In terms of pens, I love my Pigma Microns at home, but they have one real big problem, and that’s that they explode on airplanes at a shockingly high rate. I had some Sakura jelly pens in black and those were great but they smudged. I used to be a pencil kind of girl, and I actually think maybe that would have been more portable and less susceptible to disaster, but I find them weird on some notebook paper, like Tomoe River paper. It’s an investigation in progress.

I normally use Ziploc freezer bags to keep track of travel documents, because they’re cheap, waterproof, and you don’t need to label them because they’re clear. I brought a few for all the tickets, receipts, brochures, maps, guides, etc. that you accumulate on a trip. Guess what? That’s also not organized by time. So I think next time I need to bring one of those file folders with divisions.

I usually just let my phone mark the location of pictures I take and rely on that, but for some reason my phone doesn’t remember which site is Malia and which is Phaistos. I do, so it’s fine, but in a natural setting that would be a problem. In museums, I’m pretty good about keeping up a pattern of object-label-object-label for future me to puzzle out what the hell I was trying to remind myself of. But I might need a better system, and I want to look into better ways of organizing pictures that can include notes.

My nice camera performed wonderfully, but I’m not sure it’s really necessary. There are details that I can now see really clearly, but even my little Fuji X100T can be heavy and unwieldy. I don’t mind looking like a tourist because I am a tourist, but because it looks like a vintage camera it makes me stand out more than any of those massive lensed Canons. String-gathering is a time to be invisible, and what’s lost in details on my phone can be gained back in text notes. I might not take it next time.
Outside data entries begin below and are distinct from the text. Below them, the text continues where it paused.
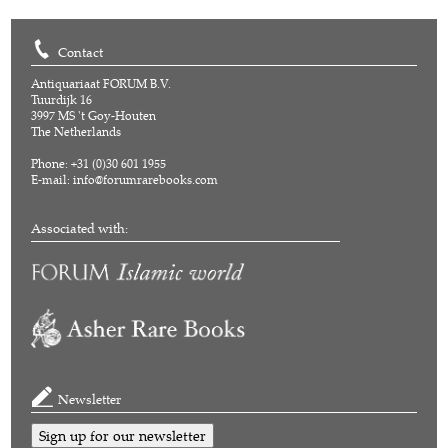
Contact
Antiquariaat FORUM B.V.
Tuurdijk 16
3997 MS 't Goy-Houten
The Netherlands
Phone: +31 (0)30 601 1955
E-mail:
info@forumrarebooks.com
Associated with:
Newsletter
Sign up for our newsletter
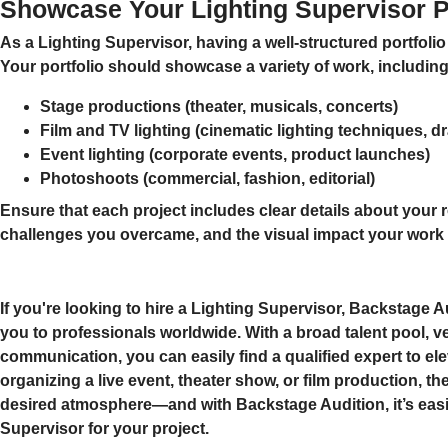
Showcase Your Lighting Supervisor Po
As a Lighting Supervisor, having a
well-structured portfolio
Your portfolio should showcase a variety of work, including
Stage productions
(theater, musicals, concerts)
Film and TV lighting
(cinematic lighting techniques, dr
Event lighting
(corporate events, product launches)
Photoshoots
(commercial, fashion, editorial)
Ensure that each project includes clear details about your r
challenges you overcame, and the visual impact your work
If you're looking to hire a
Lighting Supervisor
, Backstage Au
you to professionals worldwide. With a broad talent pool, ve
communication, you can easily find a qualified expert to e
organizing a live event, theater show, or film production, the 
desired atmosphere—and with Backstage Audition, it’s easier
Supervisor for your project.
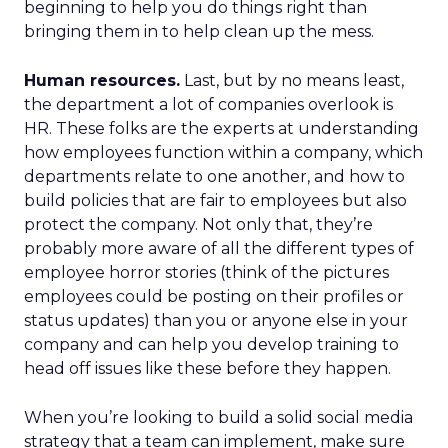
beginning to help you do things right than
bringing them in to help clean up the mess.
Human resources.
Last, but by no means least,
the department a lot of companies overlook is
HR. These folks are the experts at understanding
how employees function within a company, which
departments relate to one another, and how to
build policies that are fair to employees but also
protect the company. Not only that, they’re
probably more aware of all the different types of
employee horror stories (think of the pictures
employees could be posting on their profiles or
status updates) than you or anyone else in your
company and can help you develop training to
head off issues like these before they happen.
When you’re looking to build a solid social media
strategy that a team can implement, make sure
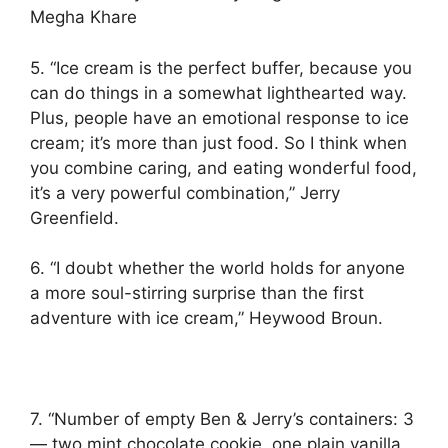
Megha Khare
5. “Ice cream is the perfect buffer, because you
can do things in a somewhat lighthearted way.
Plus, people have an emotional response to ice
cream; it’s more than just food. So I think when
you combine caring, and eating wonderful food,
it’s a very powerful combination,” Jerry
Greenfield.
6. “I doubt whether the world holds for anyone
a more soul-stirring surprise than the first
adventure with ice cream,” Heywood Broun.
7. “Number of empty Ben & Jerry’s containers: 3
— two mint chocolate cookie, one plain vanilla.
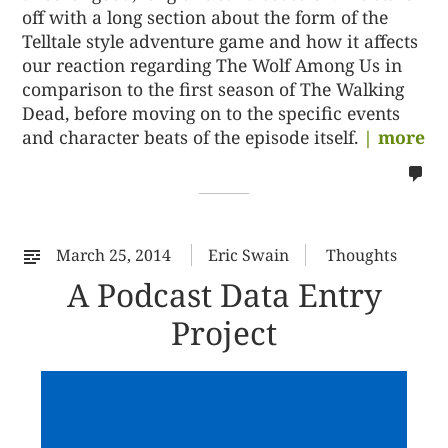
off with a long section about the form of the
Telltale style adventure game and how it affects
our reaction regarding The Wolf Among Us in
comparison to the first season of The Walking
Dead, before moving on to the specific events
and character beats of the episode itself.
| more
no
co
on
%s
March 25, 2014
Eric Swain
Thoughts
A Podcast Data Entry
Project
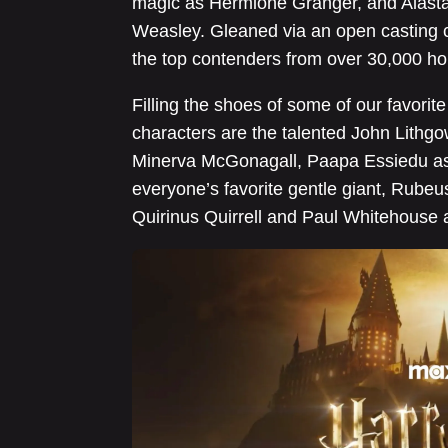
magic as Hermione Granger, and Alastair
Weasley. Gleaned via an open casting 
the top contenders from over 30,000 ho
Filling the shoes of some of our favori
characters are the talented John Lith
Minerva McGonagall, Paapa Essiedu as
everyone’s favorite gentle giant, Rubeu
Quirinus Quirrell and Paul Whitehouse a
I had some general packing issues, but those are just general travel woes, and will never be solved. One thing I 100% need is nicer sunglasses. My shitty ones they gave me at the Zoo 5K were ok, and thank god I had them because I would have simply had to buy some, it was way too bright to drive. I hadn’t realized the anonymizing effect sunglasses can have, though, and it’s easier to be invisible with sunglasses.

One of the things I was surprised by is that I found a way to make Instagram not feel like a punishment I’m enduring for the sake of a popularity contest I don’t understand. Because I was looking for locations/details, I took a lot of pictures anyway, and transforming those research pictures I would have taken anyway into little recaps of my day actually turned out to be a nice way to highlight what I cared about. And it was kind of journalistic, in a way? And it was nice for me, too, because there’s always that lull in your day when you’re in transit, or you’re waiting for the check at lunch, and reporting in as a way of regrouping is kind of satisfying. It’s very old-timey news style reporting too. Like phoning in your report with “stop” at the end of sentences, like in a movie. In general, it’s nice to be able to talk about what you find special without having to care if anyone would be interested, because if someone isn’t interested, no one made them watch it in the first place. So, that’s one plus to Instagram, is that you can use it to broadcast whatever you want, because no one is listening. Just like on this blog. Why in the world did you read this far? Has this not been the most boring shit ever? Who are you? I’m genuinely curious.

There’s probably more stuff that I’m forgetting. This trip was pretty successful, but it’s easy to not learn from your mistakes. Like, you know, every time I pack six books thinking I’ll have time to read them and then never do. YOU WILL NOT HAVE TIME TO READ THOSE SIX BOOKS, FUTURE ME. ONE BOOK. YOU NEED ONE BOOK. THEY HAVE BOOKS EVERYWHERE. YOU HAVE AUDIBLE ON YOUR PHONE. YOU ARE GOING TO NEED BACK SURGERY. STOP DOING THIS TO YOURSELF.

  1. You can’t text a cat. Isn’t that sad?
  2. I’m a Leuchtturm loyalist because their paper is better than Moleskine, their pages are numbered, and they have an index. Moleskines are kids stuff.